Katy Morin

How to Handle Negative Emotion

Many people don't know how to handle their emotions when faced with a certain situation. If you have social anxiety, understanding the different emotions and how they are triggered can be a bit overwhelming. There isn't one set way that everyone handles these feelings but there are some ways that may help or help relieve them. You should try some different methods until you find one that works best for you so here is what I do:  

1) When in the situation I might say something like "I'm feeling anxious right now". Then I consider what emotion I am feeling and then try and evaluate if it is good or bad. If it is a good one then I should actively try to move forward with the situation. If it was a bad one then I should get out of the situation or space and have a break from people for a while. You may consider that you are having negative emotions when you feel anxious or uncomfortable but in reality, you should be able to distinguish between them so that you know which ones are okay to deal with and which ones are worth escaping from. When dealing with negative emotions think of them like a switch that can be turned on or off based on how they impact your well-being.

2) Try and evaluate what you can like and dislike about the situation. If it is just one thing then try and work with that. For example, if someone comments about your face being red maybe you don't like that but you like how you look and feel so work more on the positive emotions, or as much as possible.

3) I realize that not everyone can stay in the situation even if they might be able to manage their emotions. Something may happen that is just really overwhelming for you and it would make matters worse to stay in the situation. If this happens try to believe that you did your best to emotionally handle what was said or done while keeping your best interest at heart. If it is just too much for you maybe getting out of the situation and having a break will help. I sometimes find that I need a break from social situations to help me get over the situation but not everyone might.

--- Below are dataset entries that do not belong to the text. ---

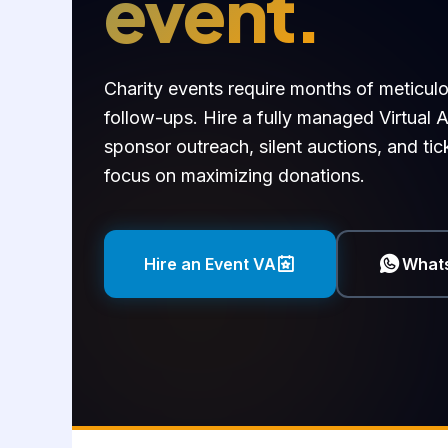
event.
Charity events require months of meticul
follow-ups. Hire a fully managed Virtual A
sponsor outreach, silent auctions, and ti
focus on maximizing donations.
Hire an Event VA
What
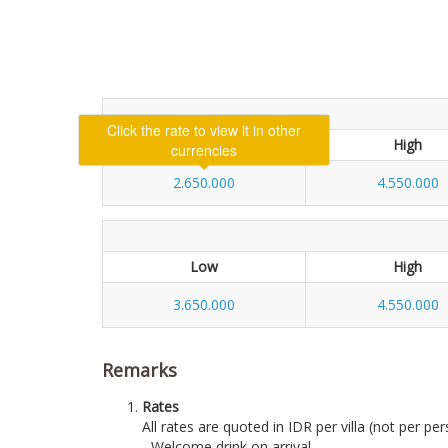
Low
High
2.650.000
4.550.000
Low
High
3.650.000
4.550.000
Remarks
Rates
All rates are quoted in IDR per villa (not per per
- Welcome drink on arrival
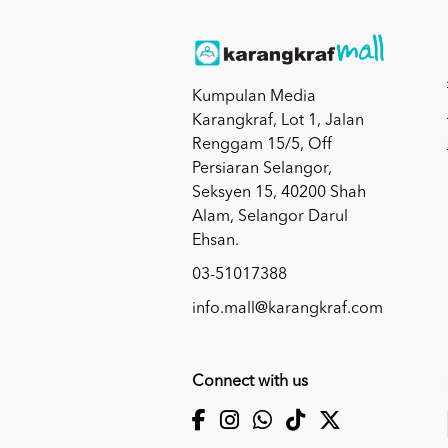
Kumpulan Media
Karangkraf, Lot 1, Jalan
Renggam 15/5, Off
Persiaran Selangor,
Seksyen 15, 40200 Shah
Alam, Selangor Darul
Ehsan.
03-51017388
info.mall@karangkraf.com
Connect with us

4) If you can't get out of the situation, try taking small breaks from people so your mind can rest and calm down. For example, if someone says something about your hair or face, which is important to you, then maybe work on working up the courage to leave. You can also consider how close the interaction is with everyone else to ensure it's not too bad for you and then make a plan to break away. I realize it's hard to get out of a situation sometimes because the anxiety is so bad and you can feel paralyzed with fear. I like to make excuses and "convince" myself that I have something to do to find a way out of the situation.

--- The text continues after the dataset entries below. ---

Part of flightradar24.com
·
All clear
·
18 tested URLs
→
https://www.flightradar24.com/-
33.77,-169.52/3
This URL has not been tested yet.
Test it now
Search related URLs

5) When you are alone you can practice calming yourself down by talking to yourself, taking deep breaths, and imagining your favourite place. Things like talking aloud or a journal can help too in getting your feelings out and learning how you feel about certain things. This helps me calm down when I have a strong negative emotion because it allows me to deal with it better.

6) Even if things aren't too bad try to forgive yourself for every feeling including anger, sadness, frustration, and hurt feelings. The negative emotions are still a part of you and don't make you a bad person. I often find that even these negative emotions can help me grow as a person and I should accept them instead of avoiding them.

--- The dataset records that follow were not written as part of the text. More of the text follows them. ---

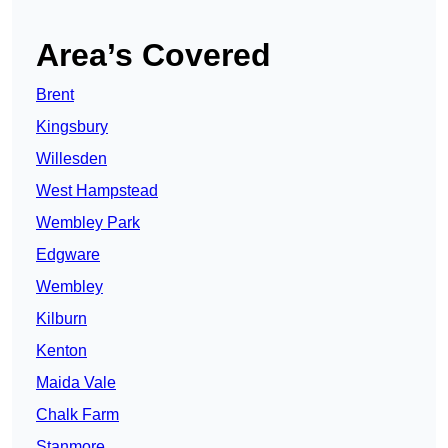
Area’s Covered
Brent
Kingsbury
Willesden
West Hampstead
Wembley Park
Edgware
Wembley
Kilburn
Kenton
Maida Vale
Chalk Farm
Stanmore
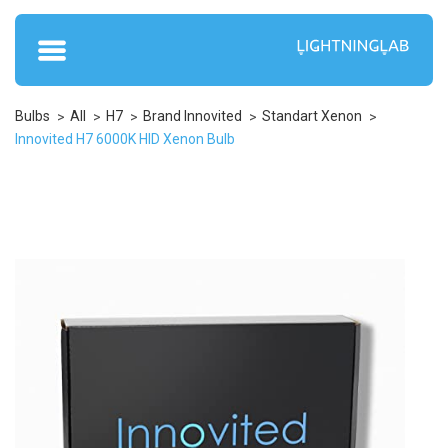
Bulbs
All
H7
Brand Innovited
Standart Xenon
Innovited H7 6000K HID Xenon Bulb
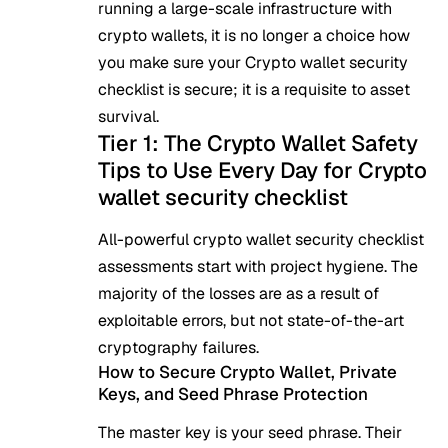
running a large-scale infrastructure with
crypto wallets, it is no longer a choice how
you make sure your Crypto wallet security
checklist is secure; it is a requisite to asset
survival.
Tier 1: The Crypto Wallet Safety
Tips to Use Every Day for Crypto
wallet security checklist
All-powerful
crypto wallet
security checklist
assessments start with project hygiene. The
majority of the losses are as a result of
exploitable errors, but not state-of-the-art
cryptography failures.
How to Secure Crypto Wallet, Private
Keys, and Seed Phrase Protection
The master key is your seed phrase. Their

7) If you have the chance in a conversation to share something about yourself that is positive or something that you are proud of and worked hard on, share it. It helps everyone when everyone gets compliments that they deserve so don't be afraid to ask for one. Or potentially even tell someone about yourself and how you're doing. Don't be afraid to overshare with people if you feel it would benefit them.

8) And finally, try not to take things too personally, especially from other people who may not even mean what they say or do. I know it's difficult because we may want to be accepted but usually if someone is judging you, there is something wrong with them, not anything wrong with you.